Oculus CEO Brendan Iribe told me that while the company is “absolutely still all about games,” Story Studio, based in SF away from the core Oculus group, came about as a necessary touchstone for interfacing with cinema creatives.
“When we started to show people [the Oculus Rift] in Hollywood, their question was ‘how do we get started?’… We said ‘you pick up these gaming tools like Unity or Unreal and you start making something’ but that’s not natural for [cinema creatives],” he said.
So about a year ago the company started looking for people to form a small internal team to explore real-time CG cinema in virtual reality.
“It took us four or five months just to find the first two or three guys to lead the project. They started building the team… it’s a little less than a dozen members so far,” Iribe said.
Saschka Unseld, former Director and Layout Artist at Pixar, is the Creative Director of Story Studio. From our digging we found that the studio involves at least four other former Pixar employees: Maxwell Planck, Technical Director, former Global Technology Supervisor at Pixar; Inigo Quilez, Visual Effects Supervisor, former Technical Director at Pixar; Deputy CG Supervisor Chris Horne, former Technical Director at Pixar; and Animation Supervisor Ramiro Lopez Dau, former Animator at Pixar.

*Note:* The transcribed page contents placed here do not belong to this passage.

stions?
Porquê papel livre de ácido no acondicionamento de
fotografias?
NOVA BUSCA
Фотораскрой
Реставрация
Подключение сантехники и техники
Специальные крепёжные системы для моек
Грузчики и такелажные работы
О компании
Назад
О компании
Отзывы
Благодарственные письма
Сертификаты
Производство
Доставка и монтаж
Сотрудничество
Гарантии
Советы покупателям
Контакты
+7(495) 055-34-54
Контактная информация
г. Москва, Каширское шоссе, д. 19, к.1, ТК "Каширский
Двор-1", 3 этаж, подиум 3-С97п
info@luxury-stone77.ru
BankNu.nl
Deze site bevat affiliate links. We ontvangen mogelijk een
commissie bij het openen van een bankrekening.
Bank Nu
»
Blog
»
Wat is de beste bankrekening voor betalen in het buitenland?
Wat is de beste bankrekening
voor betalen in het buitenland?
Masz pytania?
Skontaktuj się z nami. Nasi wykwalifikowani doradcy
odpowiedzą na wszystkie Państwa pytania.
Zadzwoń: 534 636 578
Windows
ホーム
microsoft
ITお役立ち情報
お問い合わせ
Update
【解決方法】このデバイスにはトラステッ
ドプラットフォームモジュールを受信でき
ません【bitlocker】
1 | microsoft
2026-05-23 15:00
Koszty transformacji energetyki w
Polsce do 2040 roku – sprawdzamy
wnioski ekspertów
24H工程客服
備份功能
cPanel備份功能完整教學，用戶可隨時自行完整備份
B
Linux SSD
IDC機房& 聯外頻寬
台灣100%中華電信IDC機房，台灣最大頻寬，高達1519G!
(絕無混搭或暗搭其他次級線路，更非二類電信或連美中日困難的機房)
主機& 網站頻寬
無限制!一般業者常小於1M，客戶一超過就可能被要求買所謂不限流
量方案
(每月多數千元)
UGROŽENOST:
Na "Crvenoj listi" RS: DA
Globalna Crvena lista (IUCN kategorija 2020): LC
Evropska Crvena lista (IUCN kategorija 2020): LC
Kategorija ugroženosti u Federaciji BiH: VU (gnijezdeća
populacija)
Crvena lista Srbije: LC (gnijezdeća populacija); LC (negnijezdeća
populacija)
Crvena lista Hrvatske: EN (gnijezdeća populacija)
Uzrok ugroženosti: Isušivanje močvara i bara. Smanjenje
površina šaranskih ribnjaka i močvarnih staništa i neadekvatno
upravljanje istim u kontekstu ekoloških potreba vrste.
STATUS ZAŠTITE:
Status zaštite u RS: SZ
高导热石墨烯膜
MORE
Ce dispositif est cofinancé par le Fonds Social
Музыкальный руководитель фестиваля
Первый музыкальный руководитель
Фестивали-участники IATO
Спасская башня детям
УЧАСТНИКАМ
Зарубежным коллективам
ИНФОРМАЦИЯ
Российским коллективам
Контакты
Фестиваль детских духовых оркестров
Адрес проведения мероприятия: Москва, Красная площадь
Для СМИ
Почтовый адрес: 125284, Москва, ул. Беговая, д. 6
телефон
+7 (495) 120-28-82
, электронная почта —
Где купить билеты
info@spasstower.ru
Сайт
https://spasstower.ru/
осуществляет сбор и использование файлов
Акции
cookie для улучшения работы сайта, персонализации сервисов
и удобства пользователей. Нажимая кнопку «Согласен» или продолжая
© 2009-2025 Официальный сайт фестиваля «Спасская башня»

Iribe praised the work that’s been done on live-action VR up to this point, but said that the lack of pioneers working with real-time CG cinema experiences partly prompted the formation of Story Studio.
“Right now the focus is to support and inspire the community—share with them everything we’re doing, opening it all up,” said Iribe. “Over the next two months, we’re hoping to educate the community on how we did this and how we got started. We still have a ways to go before people are making longer film experiences.”
The public’s first glimpse of Story Studio’s work will be Lost, a real-time CG VR short film, debuting this evening at the Sundance Film Festival. The company isn’t talking about what Lost is all about just yet, but has said that it’s an experience of some four minutes, depending upon how the user interacts with the film.
“What [Story Studio was] able to create in a short period of time turned out to be really neat and compelling,” Iribe told me. “They really worked in earnest over the last 6 months to find out how to make this work.”
Iribe said that the company would show Lost on the latest Rift Crescent Bay prototype at future events like GDC. He also mentioned that Story Studio has multiple projects in the works and that “[Oculus plans] to make all of this available on the Oculus Rift CV1.”
As the world of real-time CG VR cinema evolves (and becomes an ever increasing mouthful), Iribe posits a melding of cinema and game experiences.
“This is cinema running in a game engine in real time. We see games focusing on core game mechanics and at different times having these cinematic experiences in them. For Oculus it’s all about running in real-time in VR and delivering a really comfortable experience.”